ASLEF - the train drivers' trade union - has voted to oppose the EU Constitution when a referendum is held in the UK. Meeting in Scarborough last week for their annual conference, union delegates condemned the Constitution for harming democratic accountability and undermining public services. ASLEF, which is affiliated to the Labour party, joins several other unions which have already decided to oppose the Constitution.
Trade unions which supported UK membership of the euro have decided to withhold their support for the Constitution. Amicus, which is Britain's largest private sector union, and which has funded the pro-euro lobby in the past, recently voted at its conference to withhold support for the Constitution. Delegates supported a statement critical of the current text, in a move that is a blow for the yes campaign. The leaders of two of Britain's other large unions, the Transport and General and the GMB, have also criticised the Constitution, and Britain's biggest trade union, UNISON, is expected to vote to oppose the Constitution at its conference at the end of June.
When the Government was in favour of euro membership, it hoped that trade unions would help deliver grass roots support. But the Constitution is not receiving support from trade unions, and it looks increasingly like the Constitution may not even receive the support of the TUC.
The European Court of Justice has ruled that companies are free to claim back VAT they have paid on costs relating to the issuing of shares. The case was brought by an Austrian firm over tax it paid on costs accrued in Germany. According to city lawyers, the ruling could cost national governments "hundreds of millions" in refunds to businesses.
The case is similar to that brought in March to allow businesses to write off losses of subsidiaries in other member states, which will cost "billions" according to tax law specialists Lovells.
The European Court of Justice is already making far reaching, and costly, decisions on important issues of public policy, despite being unelected. The Constitution would see massive swathes of powers transferred to European judges totally distant from people in this country.
This week Tony Blair criticised the EU's "unnecessary interference" in the affairs of member states.

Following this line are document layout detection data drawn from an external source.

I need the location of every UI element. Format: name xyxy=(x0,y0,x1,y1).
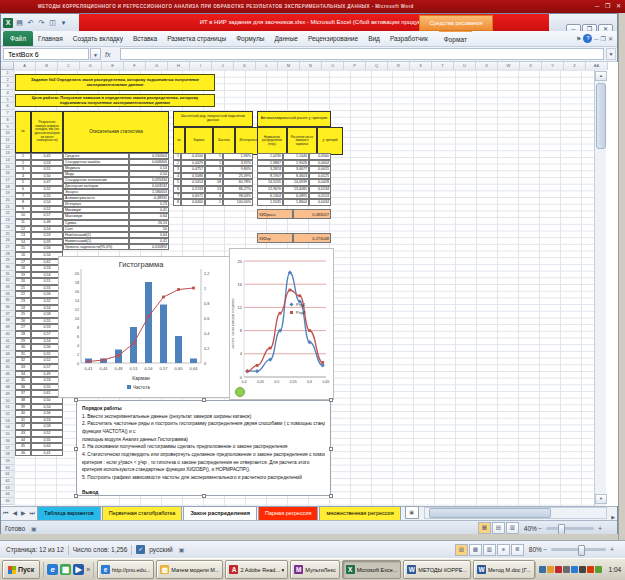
stat-label[interactable]: Уровень надежности(95,0%) xyxy=(63,244,129,250)
distribution-line-chart[interactable]: 0481216200,40,450,50,550,60,65Ряд1Ряд2ча… xyxy=(229,248,334,400)
row-header-cell[interactable]: 54 xyxy=(1,424,14,431)
freq-cell[interactable]: 86,27% xyxy=(223,186,253,193)
measure-num[interactable]: 15 xyxy=(15,245,31,252)
measure-value[interactable]: 0,54 xyxy=(31,226,63,233)
column-header-cell[interactable]: W xyxy=(498,62,520,70)
row-header-cell[interactable]: 17 xyxy=(1,177,14,184)
word-zoom-slider-thumb[interactable] xyxy=(578,545,585,556)
measure-num[interactable]: 9 xyxy=(15,206,31,213)
freq-cell[interactable]: 8 xyxy=(173,199,181,206)
measure-value[interactable]: 0,55 xyxy=(31,193,63,200)
word-zoom-in-icon[interactable]: + xyxy=(609,546,615,553)
freq-cell[interactable]: 0,5086 xyxy=(181,173,205,180)
horizontal-scroll-thumb[interactable] xyxy=(429,508,551,518)
quicklaunch-overflow-icon[interactable]: » xyxy=(86,566,90,573)
column-header-cell[interactable]: M xyxy=(278,62,300,70)
row-header-cell[interactable]: 57 xyxy=(1,445,14,452)
row-header-cell[interactable]: 5 xyxy=(1,97,14,104)
column-header-cell[interactable]: P xyxy=(344,62,366,70)
freq-cell[interactable]: 0,0034 xyxy=(309,199,331,206)
row-header-cell[interactable]: 2 xyxy=(1,77,14,84)
flag-icon[interactable]: ⚑ xyxy=(576,35,581,42)
measure-num[interactable]: 29 xyxy=(15,338,31,345)
sheet-tab-множественная-регрессия[interactable]: множественная регрессия xyxy=(319,506,400,520)
measure-num[interactable]: 20 xyxy=(15,278,31,285)
row-header-cell[interactable]: 36 xyxy=(1,304,14,311)
measure-num[interactable]: 8 xyxy=(15,199,31,206)
row-header-cell[interactable]: 10 xyxy=(1,130,14,137)
ie-quicklaunch-icon[interactable]: e xyxy=(47,564,58,575)
row-header-cell[interactable]: 23 xyxy=(1,217,14,224)
freq-cell[interactable]: 6 xyxy=(205,193,223,200)
row-header-cell[interactable]: 64 xyxy=(1,491,14,498)
page-layout-view-icon[interactable]: ▤ xyxy=(492,522,505,534)
measure-value[interactable]: 0,54 xyxy=(31,199,63,206)
measure-value[interactable]: 0,41 xyxy=(31,450,63,457)
chi-result-label[interactable]: ХИ2расч xyxy=(257,209,293,219)
row-header-cell[interactable]: 35 xyxy=(1,297,14,304)
measure-value[interactable]: 0,42 xyxy=(31,153,63,160)
ribbon-tab[interactable]: Рецензирование xyxy=(303,31,363,46)
selection-handle[interactable] xyxy=(202,494,206,498)
freq-cell[interactable]: 18 xyxy=(205,179,223,186)
row-header-cell[interactable]: 40 xyxy=(1,331,14,338)
stats-table[interactable]: Среднее0,530604Стандартная ошибка0,00840… xyxy=(63,153,169,250)
task-button[interactable]: XMicrosoft Exce... xyxy=(342,560,402,579)
column-header-cell[interactable]: Z xyxy=(564,62,586,70)
chi-subheader[interactable]: Нормальное распределение (теор.) xyxy=(257,127,287,155)
row-header-cell[interactable]: 61 xyxy=(1,471,14,478)
macro-record-icon[interactable]: ▣ xyxy=(31,525,37,532)
measure-value[interactable]: 0,57 xyxy=(31,212,63,219)
tray-icon[interactable] xyxy=(555,566,562,573)
row-header-cell[interactable]: 60 xyxy=(1,465,14,472)
workbook-restore-icon[interactable]: ❐ xyxy=(601,35,606,42)
freq-cell[interactable]: 12,9670 xyxy=(257,186,283,193)
header-stats[interactable]: Описательная статистика xyxy=(63,111,169,153)
measure-num[interactable]: 6 xyxy=(15,186,31,193)
start-button[interactable]: Пуск xyxy=(2,560,40,579)
selection-handle[interactable] xyxy=(74,494,78,498)
row-header-cell[interactable]: 39 xyxy=(1,324,14,331)
freq-cell[interactable]: 0,4757 xyxy=(181,166,205,173)
zoom-level[interactable]: 40% xyxy=(524,525,537,532)
tray-icon[interactable] xyxy=(563,566,570,573)
freq-cell[interactable]: 25,49% xyxy=(223,173,253,180)
column-header-cell[interactable]: X xyxy=(520,62,542,70)
freq-cell[interactable]: 1,9026 xyxy=(283,160,309,167)
word-web-layout-icon[interactable]: ▥ xyxy=(483,544,496,556)
measure-value[interactable]: 0,55 xyxy=(31,437,63,444)
freq-cell[interactable]: 0,0015 xyxy=(309,166,331,173)
freq-cell[interactable]: 3 xyxy=(173,166,181,173)
name-box[interactable]: TextBox 6 xyxy=(3,48,89,60)
next-sheet-icon[interactable]: ▶ xyxy=(19,507,28,520)
column-header-cell[interactable]: T xyxy=(432,62,454,70)
freq-cell[interactable]: 2 xyxy=(173,160,181,167)
word-fullscreen-icon[interactable]: ▦ xyxy=(469,544,482,556)
column-header-cell[interactable]: O xyxy=(322,62,344,70)
column-header-cell[interactable]: E xyxy=(102,62,124,70)
row-header-cell[interactable]: 3 xyxy=(1,83,14,90)
media-player-icon[interactable]: ▶ xyxy=(73,564,84,575)
row-header-cell[interactable]: 43 xyxy=(1,351,14,358)
tray-icon[interactable] xyxy=(587,566,594,573)
measure-value[interactable]: 0,52 xyxy=(31,206,63,213)
insert-worksheet-icon[interactable]: ▣ xyxy=(405,506,419,519)
ribbon-tab[interactable]: Формулы xyxy=(231,31,269,46)
row-header-cell[interactable]: 56 xyxy=(1,438,14,445)
word-page-status[interactable]: Страница: 12 из 12 xyxy=(6,546,64,553)
freq-cell[interactable]: 0,0560 xyxy=(309,153,331,160)
header-freq-title[interactable]: Частотный ряд, полученный подсчетом данн… xyxy=(173,111,253,127)
procedure-textbox[interactable]: Порядок работы1. Ввести экспериментальны… xyxy=(76,400,331,496)
measure-value[interactable]: 0,53 xyxy=(31,417,63,424)
task-button[interactable]: ММультиЛекс xyxy=(290,560,339,579)
last-sheet-icon[interactable]: ⏭ xyxy=(28,507,37,520)
freq-cell[interactable]: 1,0230 xyxy=(257,153,283,160)
measure-num[interactable]: 12 xyxy=(15,226,31,233)
freq-cell[interactable]: 7 xyxy=(173,193,181,200)
prev-sheet-icon[interactable]: ◀ xyxy=(10,507,19,520)
word-zoom-level[interactable]: 80% xyxy=(529,546,542,553)
row-header-cell[interactable]: 49 xyxy=(1,391,14,398)
row-header-cell[interactable]: 22 xyxy=(1,210,14,217)
measure-num[interactable]: 25 xyxy=(15,311,31,318)
histogram-chart[interactable]: Гистограмма0246810121416182000,20,40,60,… xyxy=(58,256,233,398)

He particularly criticised the Brussels tendency to churn out regulations which hurt businesses and public services.
He argued that, "Europe has done itself more damage through what is perceived as unnecessary interference than all the pamphlets by Eurosceptics could ever do. About 50 percent of regulations with a significant impact on business emanate from the EU."
"Today, a lot of this is reinforced by what arises from Europe. About 50% of regulations with a significant impact on business now emanate from the EU. And it often seems to want to regulate too heavily without sufficient cause. The EU vitamins directive is a good example. There may be a case for ensuring the public are properly informed and that some rules and order are brought to what is today a major industry. But the way it has been done is wholly out of proportion to the risks run."

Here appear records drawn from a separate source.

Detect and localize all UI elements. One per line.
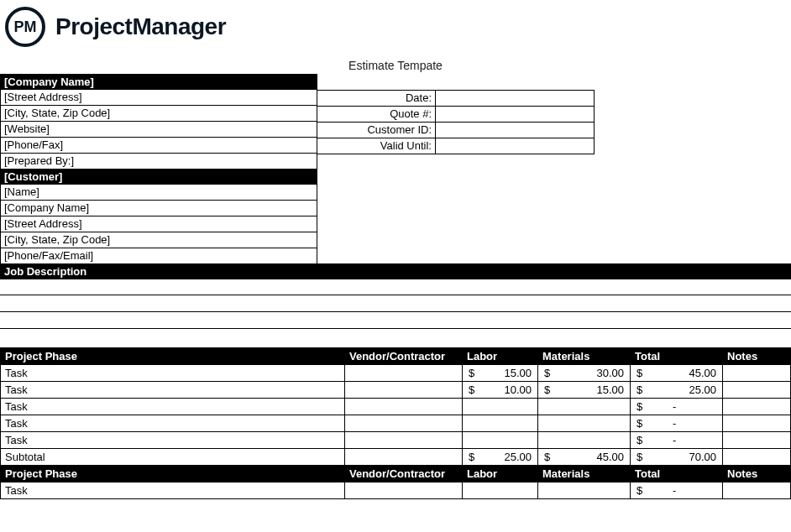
cell-total: $- <box>631 399 723 415</box>
meta-customerid-label: Customer ID: <box>317 122 436 138</box>
th-notes: Notes <box>723 348 791 365</box>
customer-street[interactable]: [Street Address] <box>0 216 317 232</box>
cell-materials[interactable] <box>538 399 631 415</box>
table-row: Task $- <box>1 432 791 449</box>
meta-customerid-value[interactable] <box>435 122 595 138</box>
th-total: Total <box>631 348 723 365</box>
table-row: Task $- <box>1 482 791 499</box>
document-title: Estimate Tempate <box>0 59 791 72</box>
subtotal-label: Subtotal <box>1 449 345 466</box>
th-total: Total <box>631 466 723 482</box>
cell-labor[interactable] <box>463 482 538 499</box>
cell-total: $- <box>631 415 723 432</box>
table-row: Task $10.00 $15.00 $25.00 <box>1 382 791 399</box>
company-phone-fax[interactable]: [Phone/Fax] <box>0 137 317 154</box>
cell-notes[interactable] <box>723 432 791 449</box>
cell-phase[interactable]: Task <box>1 415 345 432</box>
cell-phase[interactable]: Task <box>1 382 345 399</box>
cell-materials[interactable] <box>538 432 631 449</box>
job-description-line[interactable] <box>0 295 791 312</box>
th-materials: Materials <box>538 466 631 482</box>
cell-labor[interactable] <box>463 399 538 415</box>
th-vendor: Vendor/Contractor <box>345 348 463 365</box>
tasks-header-row: Project Phase Vendor/Contractor Labor Ma… <box>1 348 791 365</box>
meta-validuntil-label: Valid Until: <box>317 138 436 154</box>
cell-phase[interactable]: Task <box>1 432 345 449</box>
cell-notes[interactable] <box>723 365 791 382</box>
customer-name[interactable]: [Name] <box>0 184 317 201</box>
cell-labor[interactable] <box>463 415 538 432</box>
cell-total: $25.00 <box>631 382 723 399</box>
meta-validuntil-value[interactable] <box>435 138 595 154</box>
job-description-line[interactable] <box>0 279 791 295</box>
customer-city-state-zip[interactable]: [City, State, Zip Code] <box>0 232 317 248</box>
table-row: Task $- <box>1 399 791 415</box>
table-row: Task $- <box>1 415 791 432</box>
meta-date-value[interactable] <box>435 90 595 107</box>
company-street[interactable]: [Street Address] <box>0 89 317 106</box>
cell-vendor[interactable] <box>345 399 463 415</box>
subtotal-labor: $25.00 <box>463 449 538 466</box>
th-labor: Labor <box>463 466 538 482</box>
th-labor: Labor <box>463 348 538 365</box>
cell-materials[interactable] <box>538 482 631 499</box>
subtotal-row: Subtotal $25.00 $45.00 $70.00 <box>1 449 791 466</box>
cell-labor[interactable] <box>463 432 538 449</box>
company-header: [Company Name] <box>0 74 317 90</box>
cell-vendor[interactable] <box>345 365 463 382</box>
job-description-header: Job Description <box>0 263 791 279</box>
cell-notes[interactable] <box>723 482 791 499</box>
cell-vendor[interactable] <box>345 382 463 399</box>
job-description-line[interactable] <box>0 312 791 329</box>
th-notes: Notes <box>723 466 791 482</box>
cell-materials[interactable] <box>538 415 631 432</box>
cell-vendor[interactable] <box>345 415 463 432</box>
company-website[interactable]: [Website] <box>0 121 317 138</box>
th-vendor: Vendor/Contractor <box>345 466 463 482</box>
cell-phase[interactable]: Task <box>1 365 345 382</box>
pm-circle-icon: PM <box>5 7 45 47</box>
th-phase: Project Phase <box>1 466 345 482</box>
cell-notes[interactable] <box>723 382 791 399</box>
customer-company[interactable]: [Company Name] <box>0 200 317 216</box>
company-prepared-by[interactable]: [Prepared By:] <box>0 153 317 170</box>
tasks-table: Project Phase Vendor/Contractor Labor Ma… <box>0 347 791 499</box>
customer-header: [Customer] <box>0 169 317 185</box>
cell-labor[interactable]: $15.00 <box>463 365 538 382</box>
cell-phase[interactable]: Task <box>1 399 345 415</box>
table-row: Task $15.00 $30.00 $45.00 <box>1 365 791 382</box>
tasks-header-row: Project Phase Vendor/Contractor Labor Ma… <box>1 466 791 482</box>
cell-materials[interactable]: $15.00 <box>538 382 631 399</box>
customer-phone-fax-email[interactable]: [Phone/Fax/Email] <box>0 248 317 264</box>
cell-total: $45.00 <box>631 365 723 382</box>
meta-quote-label: Quote #: <box>317 106 436 123</box>
cell-materials[interactable]: $30.00 <box>538 365 631 382</box>
cell-phase[interactable]: Task <box>1 482 345 499</box>
meta-quote-value[interactable] <box>435 106 595 123</box>
cell-labor[interactable]: $10.00 <box>463 382 538 399</box>
subtotal-materials: $45.00 <box>538 449 631 466</box>
company-city-state-zip[interactable]: [City, State, Zip Code] <box>0 105 317 122</box>
cell-notes[interactable] <box>723 399 791 415</box>
th-phase: Project Phase <box>1 348 345 365</box>
th-materials: Materials <box>538 348 631 365</box>
cell-total: $- <box>631 482 723 499</box>
subtotal-total: $70.00 <box>631 449 723 466</box>
cell-total: $- <box>631 432 723 449</box>
cell-vendor[interactable] <box>345 482 463 499</box>
brand-logo: PM ProjectManager <box>0 0 791 47</box>
cell-vendor[interactable] <box>345 432 463 449</box>
brand-wordmark: ProjectManager <box>55 13 226 40</box>
meta-date-label: Date: <box>317 90 436 107</box>
cell-notes[interactable] <box>723 415 791 432</box>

He said, "A village in the Cotswolds was required to pull up a seesaw because it was judged a danger under an EU Directive on Playground Equipment for Outside Use. This was despite the fact that no accidents had occurred on it."
He pledged to use the UK's presidency of the EU later this year to "start to roll back the tide of regulation in specific areas: here, in Europe, in respect of the regulatory bodies themselves."

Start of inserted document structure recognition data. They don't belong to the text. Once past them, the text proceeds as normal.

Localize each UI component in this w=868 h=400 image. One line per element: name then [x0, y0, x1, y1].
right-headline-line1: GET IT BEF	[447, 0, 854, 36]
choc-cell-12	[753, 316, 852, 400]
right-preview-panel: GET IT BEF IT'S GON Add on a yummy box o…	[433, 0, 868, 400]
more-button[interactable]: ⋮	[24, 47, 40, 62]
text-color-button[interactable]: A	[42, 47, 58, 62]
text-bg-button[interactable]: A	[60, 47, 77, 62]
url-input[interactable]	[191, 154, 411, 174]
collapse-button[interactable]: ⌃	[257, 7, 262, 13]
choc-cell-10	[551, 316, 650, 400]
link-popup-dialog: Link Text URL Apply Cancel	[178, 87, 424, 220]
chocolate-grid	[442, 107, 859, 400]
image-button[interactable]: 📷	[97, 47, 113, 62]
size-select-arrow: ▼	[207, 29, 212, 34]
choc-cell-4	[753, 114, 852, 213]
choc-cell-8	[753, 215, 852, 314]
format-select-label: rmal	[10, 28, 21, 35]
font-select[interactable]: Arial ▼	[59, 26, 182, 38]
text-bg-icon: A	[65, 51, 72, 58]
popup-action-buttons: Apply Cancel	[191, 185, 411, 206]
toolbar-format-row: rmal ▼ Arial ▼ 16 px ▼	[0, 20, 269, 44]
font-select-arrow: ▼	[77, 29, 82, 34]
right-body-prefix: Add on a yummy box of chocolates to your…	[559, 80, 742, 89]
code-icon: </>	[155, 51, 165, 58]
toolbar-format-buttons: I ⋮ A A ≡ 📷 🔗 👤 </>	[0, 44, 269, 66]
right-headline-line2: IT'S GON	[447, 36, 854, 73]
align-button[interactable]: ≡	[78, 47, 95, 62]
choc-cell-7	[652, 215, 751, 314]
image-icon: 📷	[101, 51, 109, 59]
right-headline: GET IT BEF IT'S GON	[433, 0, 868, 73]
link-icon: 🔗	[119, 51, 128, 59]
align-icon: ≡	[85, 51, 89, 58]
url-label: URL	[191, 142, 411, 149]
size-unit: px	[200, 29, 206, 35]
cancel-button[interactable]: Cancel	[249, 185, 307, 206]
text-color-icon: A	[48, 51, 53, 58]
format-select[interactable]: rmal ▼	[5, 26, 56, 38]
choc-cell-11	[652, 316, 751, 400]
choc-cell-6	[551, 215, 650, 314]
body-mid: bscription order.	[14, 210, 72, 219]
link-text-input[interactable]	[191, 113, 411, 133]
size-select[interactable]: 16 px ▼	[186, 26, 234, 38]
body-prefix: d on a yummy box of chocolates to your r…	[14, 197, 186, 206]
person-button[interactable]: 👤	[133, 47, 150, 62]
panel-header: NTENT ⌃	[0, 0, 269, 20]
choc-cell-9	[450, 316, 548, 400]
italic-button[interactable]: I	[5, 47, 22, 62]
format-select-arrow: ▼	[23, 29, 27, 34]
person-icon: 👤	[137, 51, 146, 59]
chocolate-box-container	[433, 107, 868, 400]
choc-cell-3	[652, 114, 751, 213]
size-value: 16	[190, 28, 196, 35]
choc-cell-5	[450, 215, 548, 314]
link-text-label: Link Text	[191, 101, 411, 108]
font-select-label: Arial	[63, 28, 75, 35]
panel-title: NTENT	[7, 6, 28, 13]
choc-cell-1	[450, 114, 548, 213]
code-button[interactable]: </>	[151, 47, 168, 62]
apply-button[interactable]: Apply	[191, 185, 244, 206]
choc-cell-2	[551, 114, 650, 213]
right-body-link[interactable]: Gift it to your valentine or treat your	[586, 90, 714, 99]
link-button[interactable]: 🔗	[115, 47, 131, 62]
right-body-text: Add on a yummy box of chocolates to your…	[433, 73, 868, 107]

The Prime Minister's rhetoric is to be welcomed. However, the Government has made the same promises many times before. Since 1997 alone the EU has passed 11,500 regulations, directives and decisions, and there is no sign that what Tony Blair calls "unnecessary interference" is being reduced.
One of the main authors of the EU Constitution has admitted that the process of drafting the Constitution "got out of control" and that it is now unwieldy. Sir John Kerr, a former senior civil servant in the Foreign Office, served as "Secretary General" of the Convention which was tasked with drafting the Constitution. Kerr now says that the Constitution lacks clarity because the Convention "tried to do it all".
In an interview, Kerr also suggested that section I of the Constitution could be taken out of the existing text and reintroduced if France or the Netherlands vote no over the next few days. He said, "Looking back, it was a mistake to take on ourselves the task of producing the whole constitution. We should have stuck to part I and handed the rest of the task to the Council [of Ministers], saying, 'now you apply this across policies'" (Times, 27 May 2005).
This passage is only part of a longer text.